## Work required
The records that follow should be copied out exactly, pictures excluded.

============

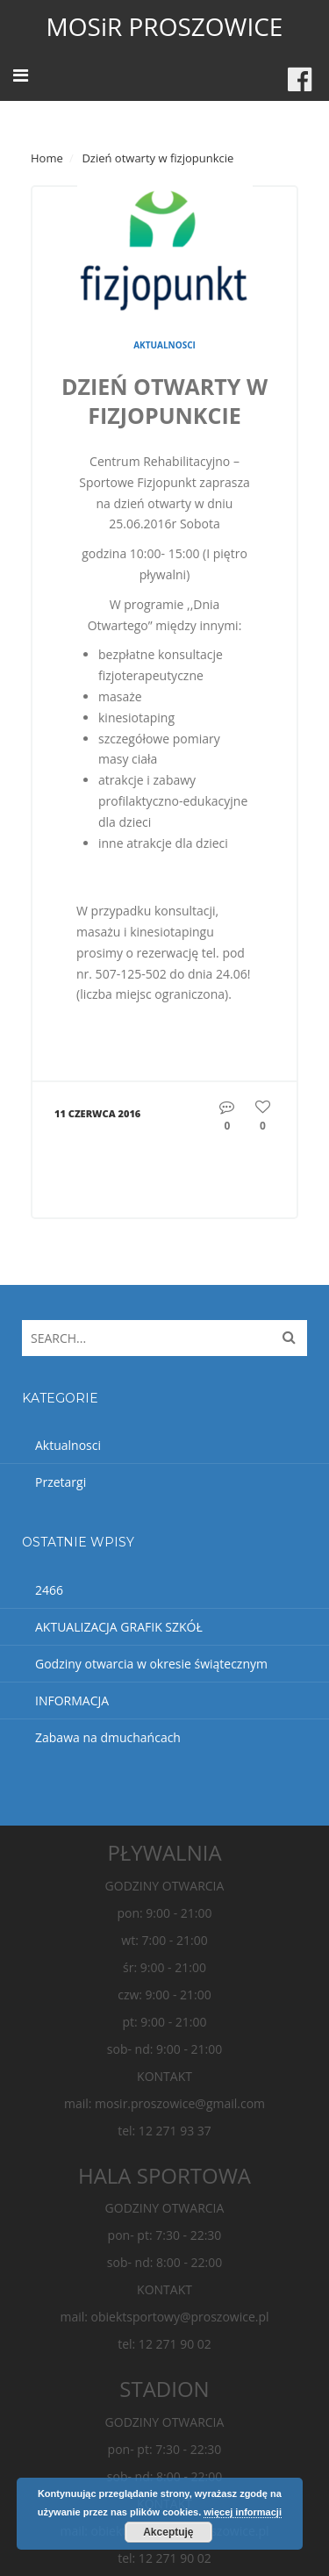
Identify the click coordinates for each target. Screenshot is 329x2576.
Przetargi (60, 1482)
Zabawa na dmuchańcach (108, 1737)
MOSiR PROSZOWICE (164, 26)
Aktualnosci (164, 345)
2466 (49, 1590)
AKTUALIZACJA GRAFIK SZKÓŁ (119, 1626)
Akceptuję (168, 2532)
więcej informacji (243, 2512)
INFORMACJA (72, 1700)
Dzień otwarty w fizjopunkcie (164, 400)
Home (47, 158)
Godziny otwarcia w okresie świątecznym (151, 1663)
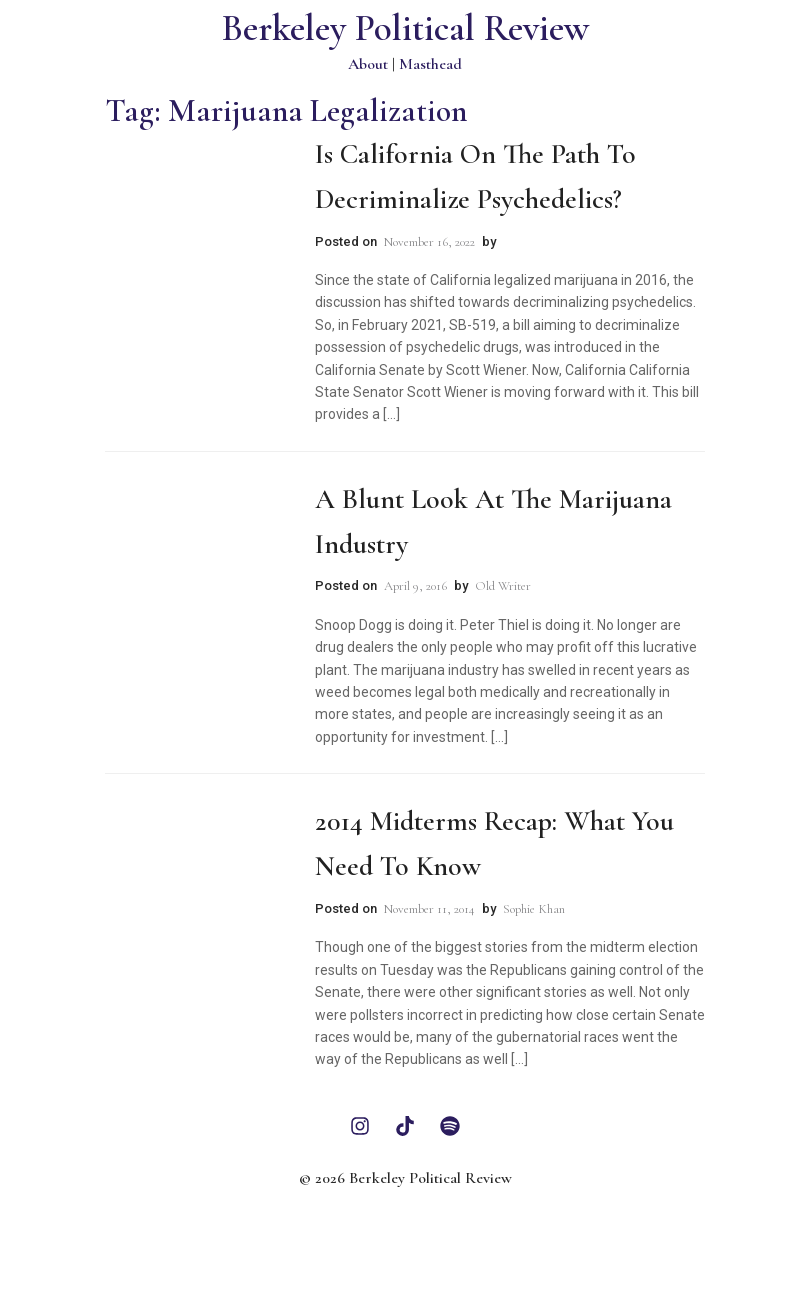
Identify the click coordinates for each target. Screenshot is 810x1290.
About (368, 64)
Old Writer (503, 586)
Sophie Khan (534, 909)
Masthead (430, 64)
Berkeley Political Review (405, 28)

============

## Answer area
Identify the click coordinates for each target. Screenshot is 329x2576.
Przetargi (60, 1482)
Zabawa na dmuchańcach (108, 1737)
MOSiR PROSZOWICE (164, 26)
Aktualnosci (164, 345)
2466 (49, 1590)
AKTUALIZACJA GRAFIK SZKÓŁ (119, 1626)
Akceptuję (168, 2532)
więcej informacji (243, 2512)
INFORMACJA (72, 1700)
Dzień otwarty w fizjopunkcie (164, 400)
Home (47, 158)
Godziny otwarcia w okresie świątecznym (151, 1663)
Identify the click coordinates for each target. Screenshot is 810x1290.
About (368, 64)
Old Writer (503, 586)
Sophie Khan (534, 909)
Masthead (430, 64)
Berkeley Political Review (405, 28)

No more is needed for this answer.